• [EXCERPTED RECORDS]:
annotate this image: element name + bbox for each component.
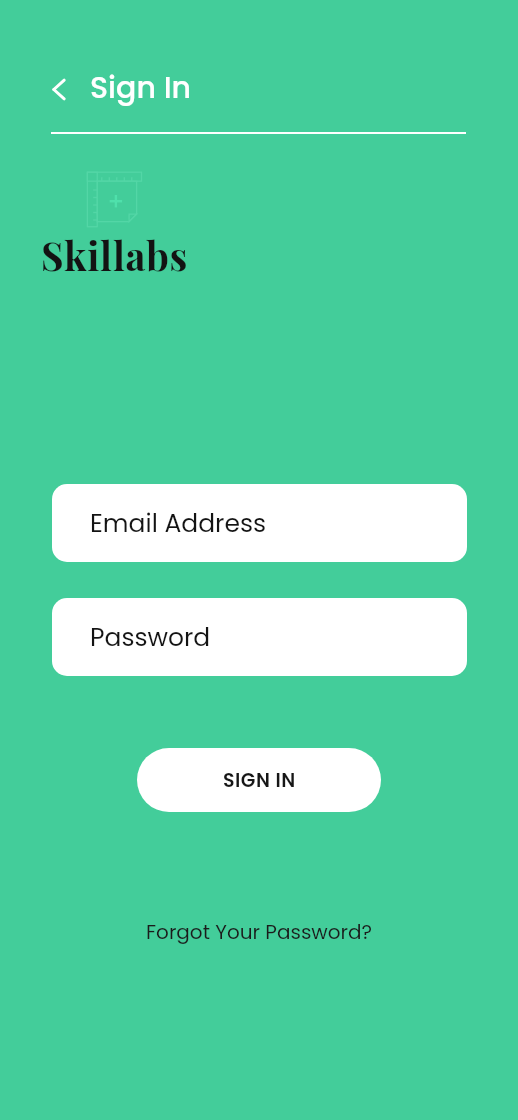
- staticText: Skillabs: [41, 229, 188, 280]
- button[interactable]: Forgot Your Password?: [134, 908, 384, 956]
- staticText: Password: [90, 620, 211, 655]
- button[interactable]: Password: [52, 598, 467, 676]
- button[interactable]: Back: [36, 66, 82, 112]
- staticText: Email Address: [90, 506, 267, 541]
- staticText: SIGN IN: [223, 767, 296, 794]
- staticText: Sign In: [90, 67, 192, 109]
- button[interactable]: SIGN IN: [137, 748, 381, 812]
- staticText: Forgot Your Password?: [146, 918, 372, 946]
- button[interactable]: Email Address: [52, 484, 467, 562]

• [TASK PROMPT]: Copy every line of the entries in which "Password" can be found.

• [TASK RESPONSE]:
- button[interactable]: Forgot Your Password?: [134, 908, 384, 956]
- staticText: Password: [90, 620, 211, 655]
- button[interactable]: Password: [52, 598, 467, 676]
- staticText: Forgot Your Password?: [146, 918, 372, 946]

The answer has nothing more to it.